Would you retype exactly the lines below, starting with the one that has "Target: right lung" and going on through the one that has "Mask **right iliac", with no pictures and nothing else?

▶ Supplied material:

▶

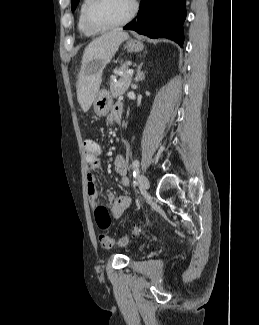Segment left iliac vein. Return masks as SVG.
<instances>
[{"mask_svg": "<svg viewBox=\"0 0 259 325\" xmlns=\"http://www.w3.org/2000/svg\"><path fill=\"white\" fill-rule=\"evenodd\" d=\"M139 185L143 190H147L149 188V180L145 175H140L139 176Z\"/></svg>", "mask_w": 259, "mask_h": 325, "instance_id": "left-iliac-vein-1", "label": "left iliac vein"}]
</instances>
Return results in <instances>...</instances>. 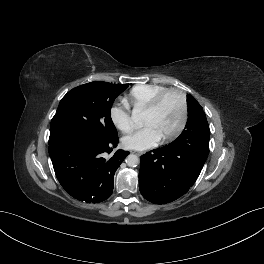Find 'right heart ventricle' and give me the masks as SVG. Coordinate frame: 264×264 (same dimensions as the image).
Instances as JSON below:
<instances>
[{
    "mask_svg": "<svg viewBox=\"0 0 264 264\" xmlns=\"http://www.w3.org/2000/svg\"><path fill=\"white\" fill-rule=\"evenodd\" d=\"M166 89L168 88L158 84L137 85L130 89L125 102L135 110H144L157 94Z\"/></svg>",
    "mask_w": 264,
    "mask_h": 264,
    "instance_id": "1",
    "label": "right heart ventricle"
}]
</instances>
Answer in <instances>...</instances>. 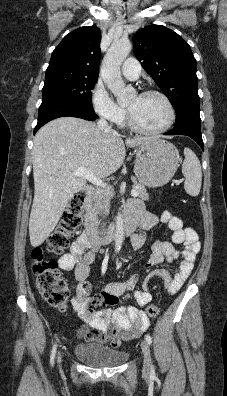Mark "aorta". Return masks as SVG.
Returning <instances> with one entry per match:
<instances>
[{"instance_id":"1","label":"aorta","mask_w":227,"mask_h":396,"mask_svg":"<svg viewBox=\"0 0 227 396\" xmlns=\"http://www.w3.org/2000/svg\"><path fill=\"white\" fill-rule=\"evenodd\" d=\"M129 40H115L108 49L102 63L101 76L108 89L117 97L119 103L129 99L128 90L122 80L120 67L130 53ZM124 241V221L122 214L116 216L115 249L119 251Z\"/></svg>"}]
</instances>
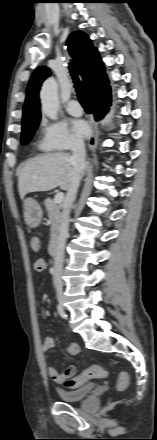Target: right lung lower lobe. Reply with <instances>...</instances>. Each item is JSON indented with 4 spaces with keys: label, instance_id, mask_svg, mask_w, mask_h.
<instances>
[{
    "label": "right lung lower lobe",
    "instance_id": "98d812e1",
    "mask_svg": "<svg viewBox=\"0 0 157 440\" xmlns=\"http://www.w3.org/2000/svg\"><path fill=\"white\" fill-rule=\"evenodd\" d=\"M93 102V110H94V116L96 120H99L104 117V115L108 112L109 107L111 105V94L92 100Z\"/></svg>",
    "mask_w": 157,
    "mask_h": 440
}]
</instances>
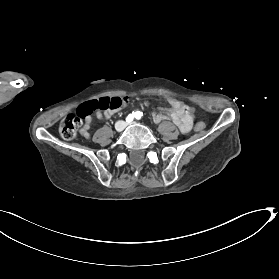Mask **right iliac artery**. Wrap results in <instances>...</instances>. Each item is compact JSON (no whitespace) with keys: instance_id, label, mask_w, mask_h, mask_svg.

◀
▶

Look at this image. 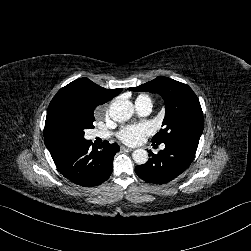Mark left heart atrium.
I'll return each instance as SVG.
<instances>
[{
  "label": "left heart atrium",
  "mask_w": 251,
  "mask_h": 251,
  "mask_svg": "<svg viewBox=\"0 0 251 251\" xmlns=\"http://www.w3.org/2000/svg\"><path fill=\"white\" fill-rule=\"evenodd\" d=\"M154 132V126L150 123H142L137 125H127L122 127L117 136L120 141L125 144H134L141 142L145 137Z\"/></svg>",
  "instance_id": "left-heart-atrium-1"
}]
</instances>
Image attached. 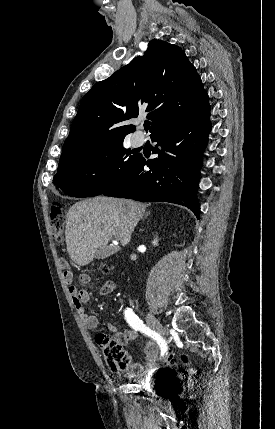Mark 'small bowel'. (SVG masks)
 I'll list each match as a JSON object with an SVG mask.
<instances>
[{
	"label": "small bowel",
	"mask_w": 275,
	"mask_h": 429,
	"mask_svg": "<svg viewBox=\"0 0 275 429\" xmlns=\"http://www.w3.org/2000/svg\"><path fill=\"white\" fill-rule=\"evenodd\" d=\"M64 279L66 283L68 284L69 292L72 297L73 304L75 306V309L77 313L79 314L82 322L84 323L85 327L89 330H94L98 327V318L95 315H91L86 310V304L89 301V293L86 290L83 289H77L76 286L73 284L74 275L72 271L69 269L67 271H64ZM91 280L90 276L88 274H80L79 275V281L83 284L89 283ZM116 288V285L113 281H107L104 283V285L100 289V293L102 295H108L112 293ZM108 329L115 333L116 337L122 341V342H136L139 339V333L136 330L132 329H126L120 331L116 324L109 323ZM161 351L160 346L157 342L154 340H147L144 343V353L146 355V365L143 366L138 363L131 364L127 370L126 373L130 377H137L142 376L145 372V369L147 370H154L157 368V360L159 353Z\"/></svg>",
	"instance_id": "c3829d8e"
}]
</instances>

◀
▶

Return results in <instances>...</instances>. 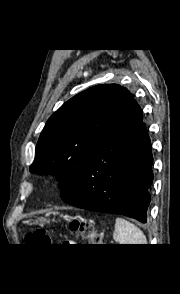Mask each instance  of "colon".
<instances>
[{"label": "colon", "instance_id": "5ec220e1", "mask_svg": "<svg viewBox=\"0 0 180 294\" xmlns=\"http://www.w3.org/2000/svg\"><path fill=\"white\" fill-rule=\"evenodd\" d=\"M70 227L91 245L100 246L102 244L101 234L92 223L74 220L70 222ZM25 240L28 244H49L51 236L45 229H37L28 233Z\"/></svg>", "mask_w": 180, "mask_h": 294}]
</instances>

◀

▶ Exercise answer:
Target: right lung lower lobe. Reply with <instances>...</instances>. Each item is JSON indented with 4 spaces with keys: label, instance_id, mask_svg, mask_w, mask_h.
<instances>
[{
    "label": "right lung lower lobe",
    "instance_id": "98d812e1",
    "mask_svg": "<svg viewBox=\"0 0 157 440\" xmlns=\"http://www.w3.org/2000/svg\"><path fill=\"white\" fill-rule=\"evenodd\" d=\"M93 102V110H94V116L96 120H99L104 117V115L108 112L109 107L111 105V94L92 100Z\"/></svg>",
    "mask_w": 157,
    "mask_h": 440
}]
</instances>
Mask **right iliac artery**. Wrap results in <instances>...</instances>. Each item is compact JSON (no whitespace) with keys: instance_id, label, mask_w, mask_h, mask_svg.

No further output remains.